__Task__. Please restate word for word the lines from the top of the entries through the line that contains "productos en la nación norteamericana.", and do not include any pictures.

Data entries
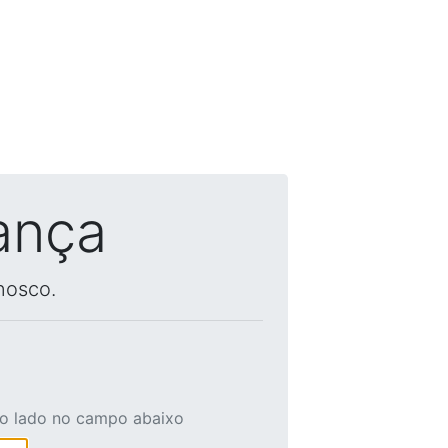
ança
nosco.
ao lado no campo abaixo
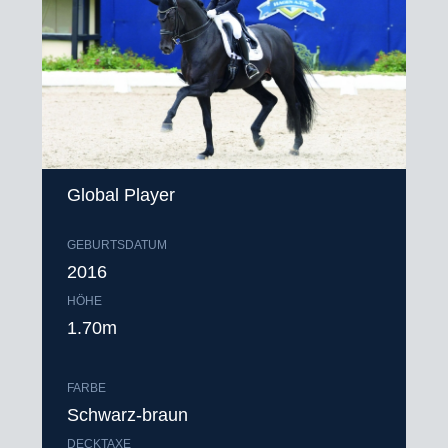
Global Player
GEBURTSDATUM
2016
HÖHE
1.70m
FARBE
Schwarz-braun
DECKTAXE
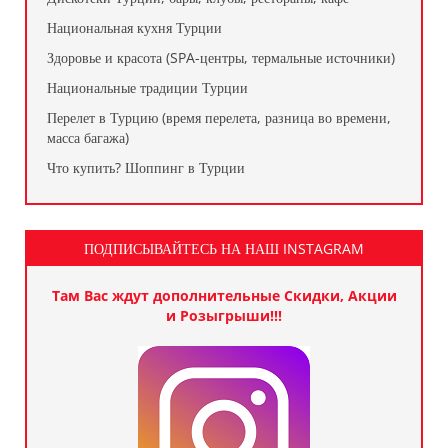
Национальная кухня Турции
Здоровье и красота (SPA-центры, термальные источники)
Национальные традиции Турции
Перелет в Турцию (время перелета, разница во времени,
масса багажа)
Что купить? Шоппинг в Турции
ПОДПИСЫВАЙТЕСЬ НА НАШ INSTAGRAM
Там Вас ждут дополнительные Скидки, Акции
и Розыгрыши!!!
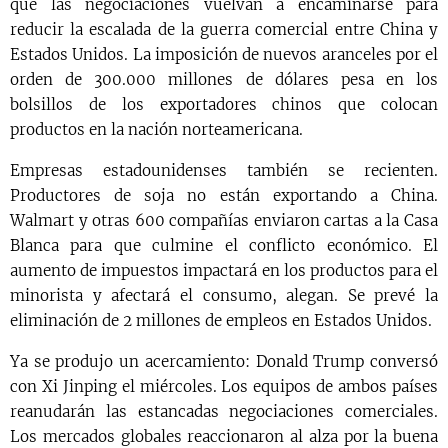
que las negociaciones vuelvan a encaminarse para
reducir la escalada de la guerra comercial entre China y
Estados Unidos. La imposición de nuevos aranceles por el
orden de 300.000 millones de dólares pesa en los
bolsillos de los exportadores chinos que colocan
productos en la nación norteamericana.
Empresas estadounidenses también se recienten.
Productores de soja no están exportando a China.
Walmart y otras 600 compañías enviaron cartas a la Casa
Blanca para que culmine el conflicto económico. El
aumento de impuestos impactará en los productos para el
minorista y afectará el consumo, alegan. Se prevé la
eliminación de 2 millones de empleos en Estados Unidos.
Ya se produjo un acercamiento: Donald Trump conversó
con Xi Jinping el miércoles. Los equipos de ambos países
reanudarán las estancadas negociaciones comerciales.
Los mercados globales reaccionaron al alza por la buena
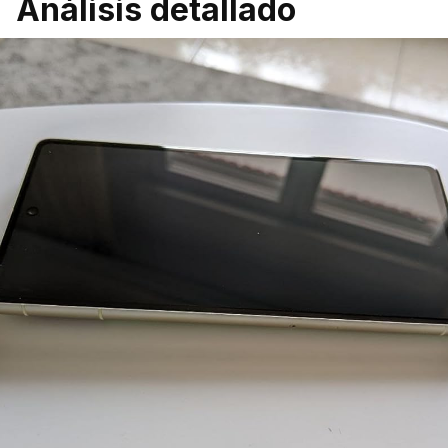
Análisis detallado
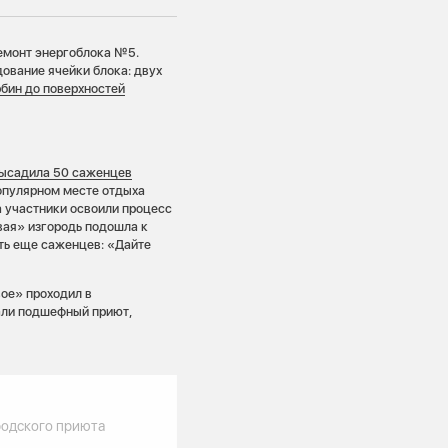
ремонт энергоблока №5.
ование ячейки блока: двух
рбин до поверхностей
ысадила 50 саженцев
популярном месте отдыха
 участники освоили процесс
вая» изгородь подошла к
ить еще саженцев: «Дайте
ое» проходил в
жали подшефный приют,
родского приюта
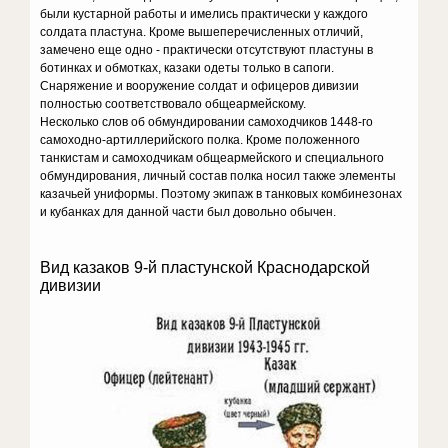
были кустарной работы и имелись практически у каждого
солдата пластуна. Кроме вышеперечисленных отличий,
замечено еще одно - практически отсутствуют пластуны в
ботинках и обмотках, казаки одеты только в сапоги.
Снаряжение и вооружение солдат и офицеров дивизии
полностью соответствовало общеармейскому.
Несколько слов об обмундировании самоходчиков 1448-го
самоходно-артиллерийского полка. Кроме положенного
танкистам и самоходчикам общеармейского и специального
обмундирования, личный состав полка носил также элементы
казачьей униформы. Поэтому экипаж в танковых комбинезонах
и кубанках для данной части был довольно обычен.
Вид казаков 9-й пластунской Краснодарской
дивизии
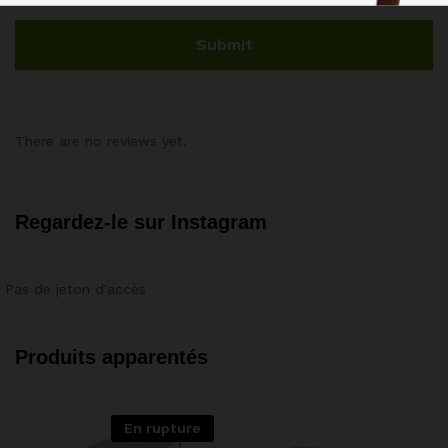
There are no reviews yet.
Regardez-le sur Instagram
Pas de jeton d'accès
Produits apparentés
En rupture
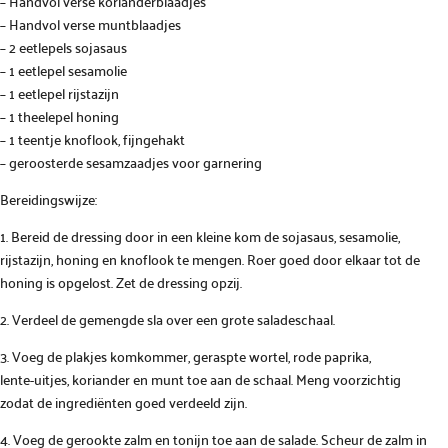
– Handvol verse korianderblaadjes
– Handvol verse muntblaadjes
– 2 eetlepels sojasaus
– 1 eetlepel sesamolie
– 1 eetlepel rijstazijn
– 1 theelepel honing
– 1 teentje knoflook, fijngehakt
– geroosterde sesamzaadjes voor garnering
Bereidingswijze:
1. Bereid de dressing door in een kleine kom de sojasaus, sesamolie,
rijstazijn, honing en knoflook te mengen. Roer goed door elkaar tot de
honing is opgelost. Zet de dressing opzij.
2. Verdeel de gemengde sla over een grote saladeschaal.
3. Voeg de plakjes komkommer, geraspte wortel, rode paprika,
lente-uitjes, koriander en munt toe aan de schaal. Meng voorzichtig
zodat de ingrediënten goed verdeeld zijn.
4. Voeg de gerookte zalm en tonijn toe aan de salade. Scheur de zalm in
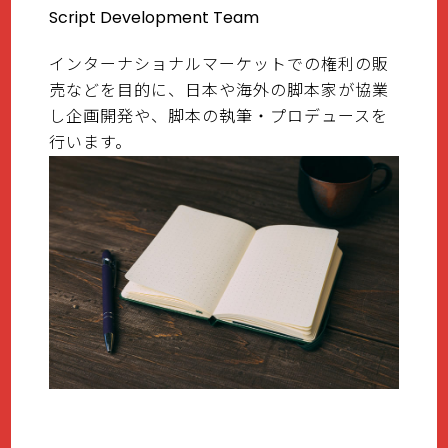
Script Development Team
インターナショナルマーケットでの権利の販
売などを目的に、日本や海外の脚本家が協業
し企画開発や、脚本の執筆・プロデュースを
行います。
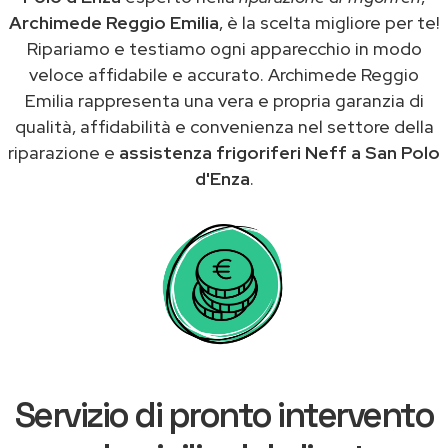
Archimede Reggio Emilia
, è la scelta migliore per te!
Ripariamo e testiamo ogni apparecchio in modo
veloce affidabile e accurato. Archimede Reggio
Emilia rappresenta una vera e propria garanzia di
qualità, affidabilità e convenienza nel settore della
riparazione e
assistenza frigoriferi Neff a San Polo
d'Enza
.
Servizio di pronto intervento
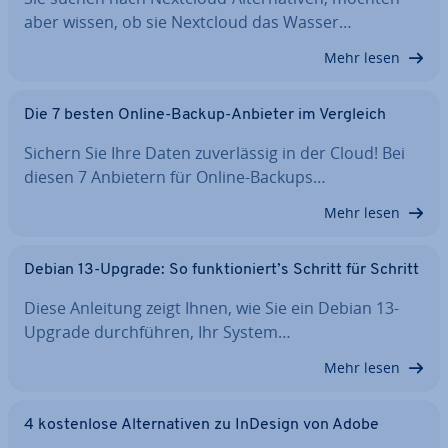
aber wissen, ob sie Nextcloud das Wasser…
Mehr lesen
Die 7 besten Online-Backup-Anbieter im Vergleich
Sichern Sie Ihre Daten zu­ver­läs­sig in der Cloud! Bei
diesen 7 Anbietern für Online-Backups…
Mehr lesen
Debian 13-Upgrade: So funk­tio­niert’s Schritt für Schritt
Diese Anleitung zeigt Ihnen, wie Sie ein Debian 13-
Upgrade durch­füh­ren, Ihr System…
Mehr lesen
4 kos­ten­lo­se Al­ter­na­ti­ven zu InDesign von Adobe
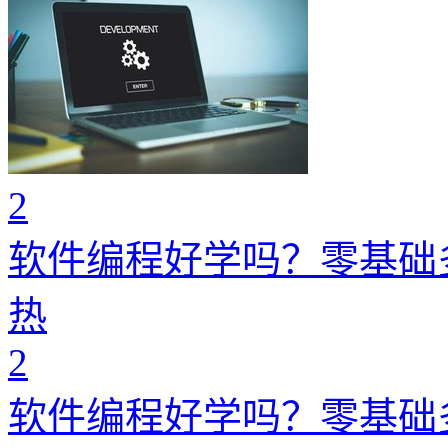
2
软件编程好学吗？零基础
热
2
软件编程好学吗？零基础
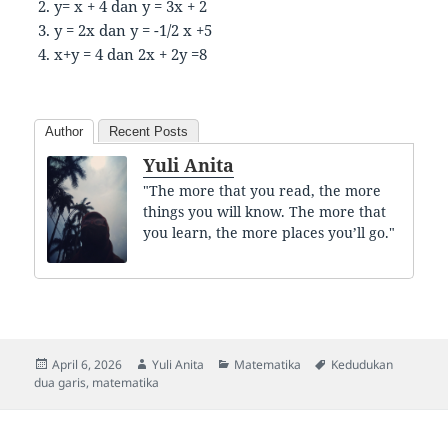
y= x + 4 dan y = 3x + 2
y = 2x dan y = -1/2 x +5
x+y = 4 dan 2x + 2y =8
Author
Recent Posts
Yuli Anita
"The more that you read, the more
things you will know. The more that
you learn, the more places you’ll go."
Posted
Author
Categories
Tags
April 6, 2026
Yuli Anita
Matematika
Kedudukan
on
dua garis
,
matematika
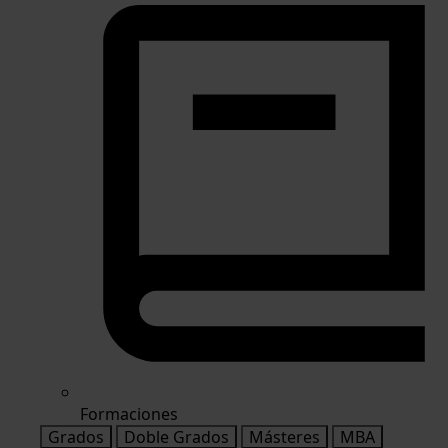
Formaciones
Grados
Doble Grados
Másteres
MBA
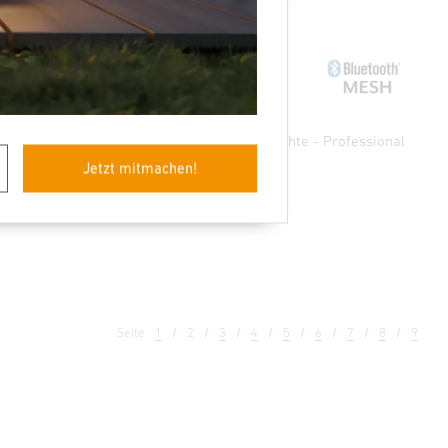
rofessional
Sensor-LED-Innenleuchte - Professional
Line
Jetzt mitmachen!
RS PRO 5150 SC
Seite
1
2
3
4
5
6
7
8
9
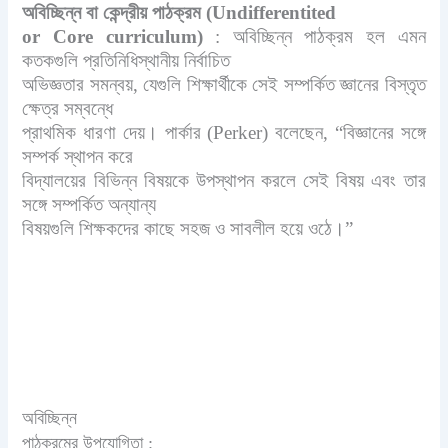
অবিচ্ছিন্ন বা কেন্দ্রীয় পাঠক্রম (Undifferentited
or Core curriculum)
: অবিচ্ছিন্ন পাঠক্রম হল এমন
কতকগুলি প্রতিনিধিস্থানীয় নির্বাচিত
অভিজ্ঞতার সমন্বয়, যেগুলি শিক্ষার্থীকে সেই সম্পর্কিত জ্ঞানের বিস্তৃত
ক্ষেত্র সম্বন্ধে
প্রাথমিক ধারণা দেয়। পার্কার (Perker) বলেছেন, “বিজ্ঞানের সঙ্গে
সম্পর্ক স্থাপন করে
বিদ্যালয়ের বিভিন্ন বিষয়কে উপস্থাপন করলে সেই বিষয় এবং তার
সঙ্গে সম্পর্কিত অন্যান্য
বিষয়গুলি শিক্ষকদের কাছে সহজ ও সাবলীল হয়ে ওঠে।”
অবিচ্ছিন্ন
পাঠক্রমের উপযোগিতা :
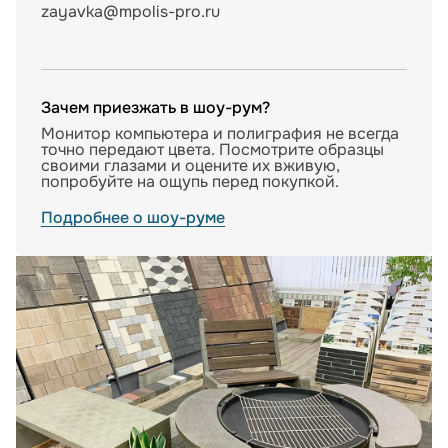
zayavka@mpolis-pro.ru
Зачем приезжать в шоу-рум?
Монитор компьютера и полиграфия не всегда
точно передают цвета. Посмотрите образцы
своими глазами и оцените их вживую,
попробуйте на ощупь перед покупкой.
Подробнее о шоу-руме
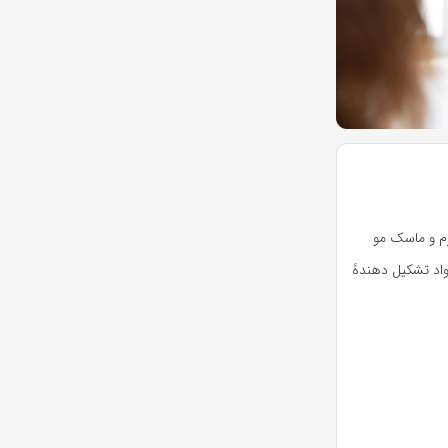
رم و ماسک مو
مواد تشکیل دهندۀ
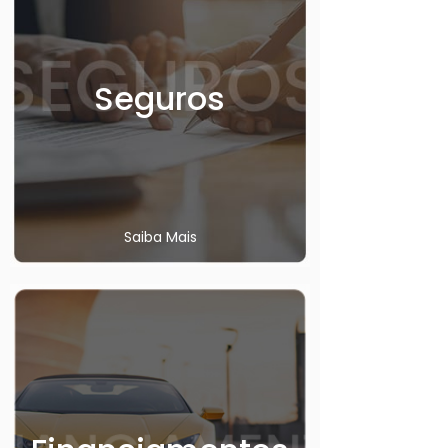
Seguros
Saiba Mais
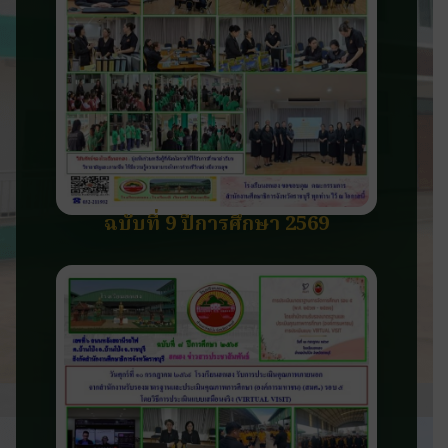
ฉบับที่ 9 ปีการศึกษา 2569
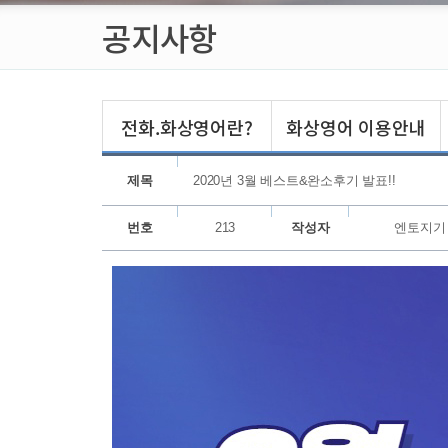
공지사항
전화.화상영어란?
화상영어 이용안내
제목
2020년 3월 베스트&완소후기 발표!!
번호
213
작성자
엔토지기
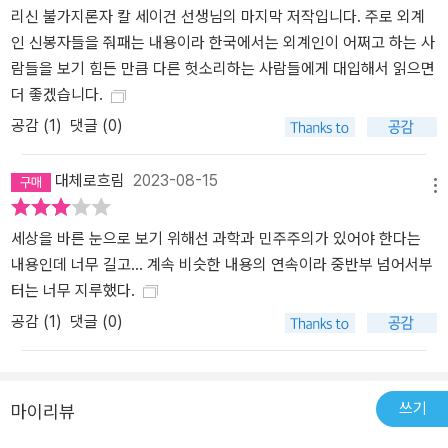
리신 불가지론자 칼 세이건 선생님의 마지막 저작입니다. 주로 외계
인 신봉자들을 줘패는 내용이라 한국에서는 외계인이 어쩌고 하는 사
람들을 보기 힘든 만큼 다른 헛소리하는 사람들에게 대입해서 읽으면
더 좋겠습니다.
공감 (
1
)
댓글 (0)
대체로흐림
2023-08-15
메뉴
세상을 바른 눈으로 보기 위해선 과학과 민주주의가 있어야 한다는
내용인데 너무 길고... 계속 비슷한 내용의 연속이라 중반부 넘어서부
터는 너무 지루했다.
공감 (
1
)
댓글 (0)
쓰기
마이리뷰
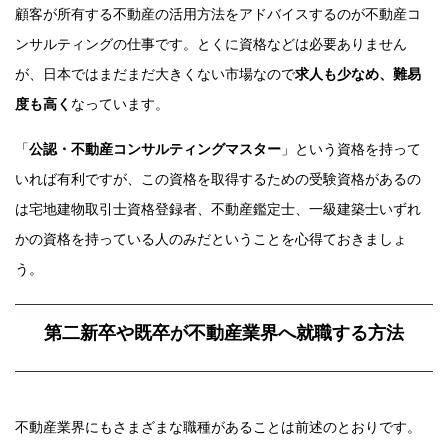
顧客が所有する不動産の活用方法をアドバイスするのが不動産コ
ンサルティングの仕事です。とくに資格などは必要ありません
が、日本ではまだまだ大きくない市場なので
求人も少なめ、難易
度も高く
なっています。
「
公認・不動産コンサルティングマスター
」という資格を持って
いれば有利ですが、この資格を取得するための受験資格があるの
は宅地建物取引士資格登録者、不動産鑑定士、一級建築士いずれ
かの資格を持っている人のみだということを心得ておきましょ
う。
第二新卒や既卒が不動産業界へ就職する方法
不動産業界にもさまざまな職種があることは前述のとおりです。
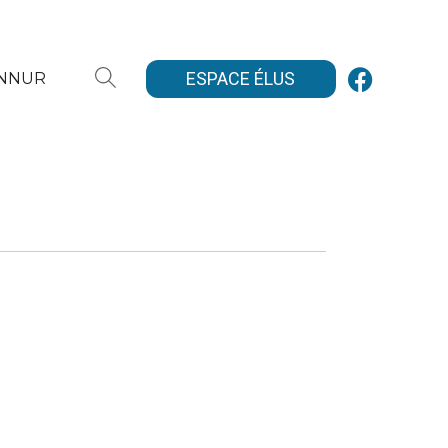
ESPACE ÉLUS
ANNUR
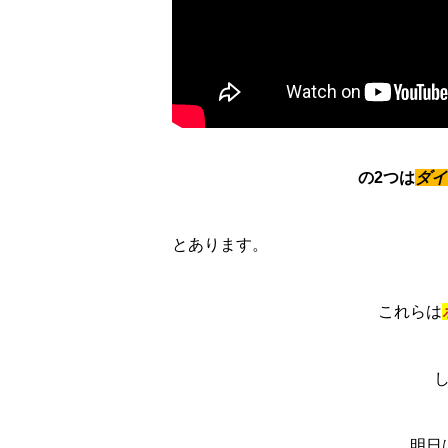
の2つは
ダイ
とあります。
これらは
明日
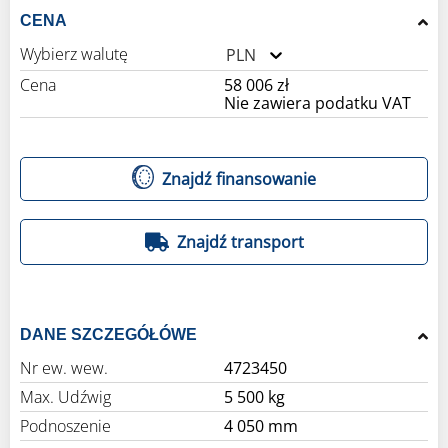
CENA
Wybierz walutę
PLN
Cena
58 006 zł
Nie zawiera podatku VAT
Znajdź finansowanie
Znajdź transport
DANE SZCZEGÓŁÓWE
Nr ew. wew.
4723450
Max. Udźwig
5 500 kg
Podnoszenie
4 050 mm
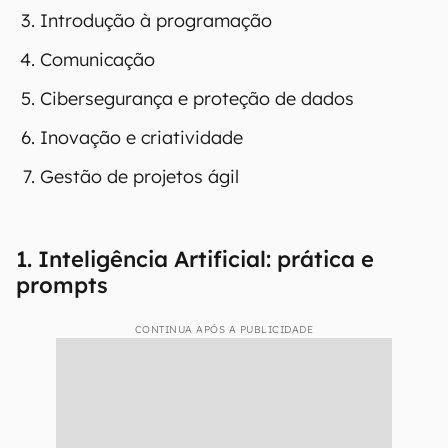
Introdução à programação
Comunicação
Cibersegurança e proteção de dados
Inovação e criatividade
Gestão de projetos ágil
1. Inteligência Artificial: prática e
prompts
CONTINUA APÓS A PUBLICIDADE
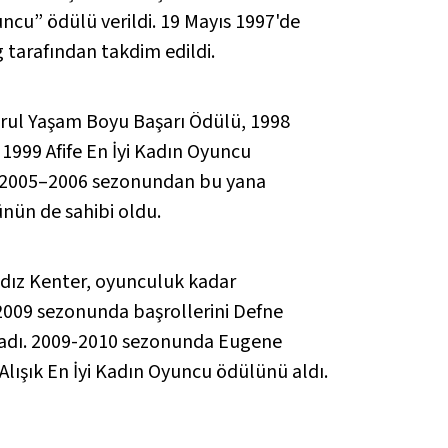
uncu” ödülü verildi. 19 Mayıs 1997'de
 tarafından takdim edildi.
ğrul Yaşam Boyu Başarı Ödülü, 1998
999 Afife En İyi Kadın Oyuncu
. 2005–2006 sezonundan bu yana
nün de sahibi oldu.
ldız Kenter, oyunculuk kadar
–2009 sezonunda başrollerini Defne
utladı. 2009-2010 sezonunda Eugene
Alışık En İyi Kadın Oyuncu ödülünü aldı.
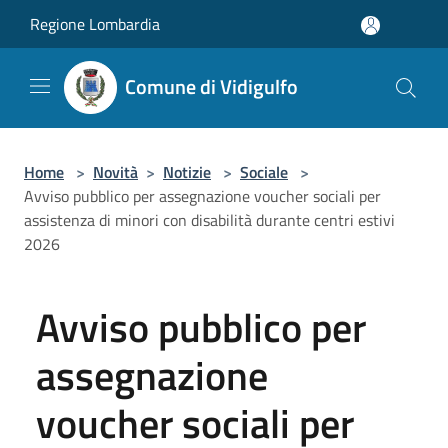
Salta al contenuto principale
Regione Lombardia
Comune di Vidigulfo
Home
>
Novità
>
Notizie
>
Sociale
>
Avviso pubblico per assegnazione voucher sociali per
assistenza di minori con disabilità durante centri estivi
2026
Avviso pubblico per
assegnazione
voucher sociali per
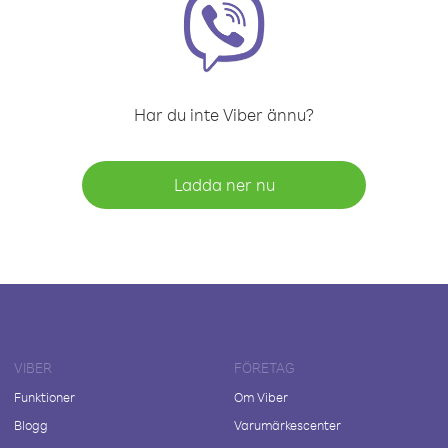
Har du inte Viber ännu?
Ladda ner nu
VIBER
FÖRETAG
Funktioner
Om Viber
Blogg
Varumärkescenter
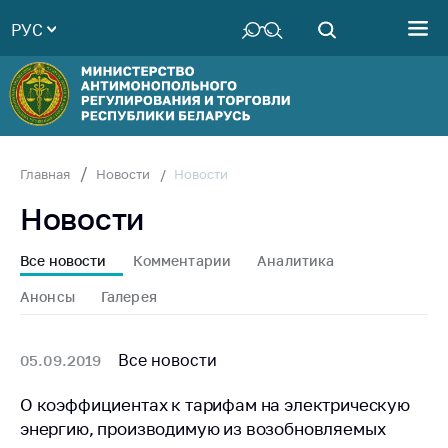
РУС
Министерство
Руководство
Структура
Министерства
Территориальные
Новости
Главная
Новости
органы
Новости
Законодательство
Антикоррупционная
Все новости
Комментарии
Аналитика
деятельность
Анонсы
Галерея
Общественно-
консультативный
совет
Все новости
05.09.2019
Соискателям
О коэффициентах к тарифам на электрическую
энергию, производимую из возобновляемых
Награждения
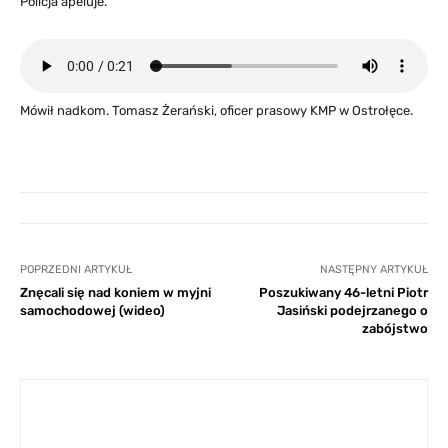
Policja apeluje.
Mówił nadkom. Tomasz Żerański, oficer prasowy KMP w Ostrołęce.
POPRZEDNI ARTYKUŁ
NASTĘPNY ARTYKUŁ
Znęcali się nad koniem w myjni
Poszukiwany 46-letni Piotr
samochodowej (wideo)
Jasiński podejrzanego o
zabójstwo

__Solution for this exercise__.
ança
nosco.
ao lado no campo abaixo
Global Player
GEBURTSDATUM
2016
HÖHE
1.70m
FARBE
Schwarz-braun
DECKTAXE
Национальная кухня Турции
Здоровье и красота (SPA-центры, термальные источники)
Национальные традиции Турции
Перелет в Турцию (время перелета, разница во времени,
масса багажа)
Что купить? Шоппинг в Турции
ПОДПИСЫВАЙТЕСЬ НА НАШ INSTAGRAM
Там Вас ждут дополнительные Скидки, Акции
и Розыгрыши!!!
que las negociaciones vuelvan a encaminarse para
reducir la escalada de la guerra comercial entre China y
Estados Unidos. La imposición de nuevos aranceles por el
orden de 300.000 millones de dólares pesa en los
bolsillos de los exportadores chinos que colocan
productos en la nación norteamericana.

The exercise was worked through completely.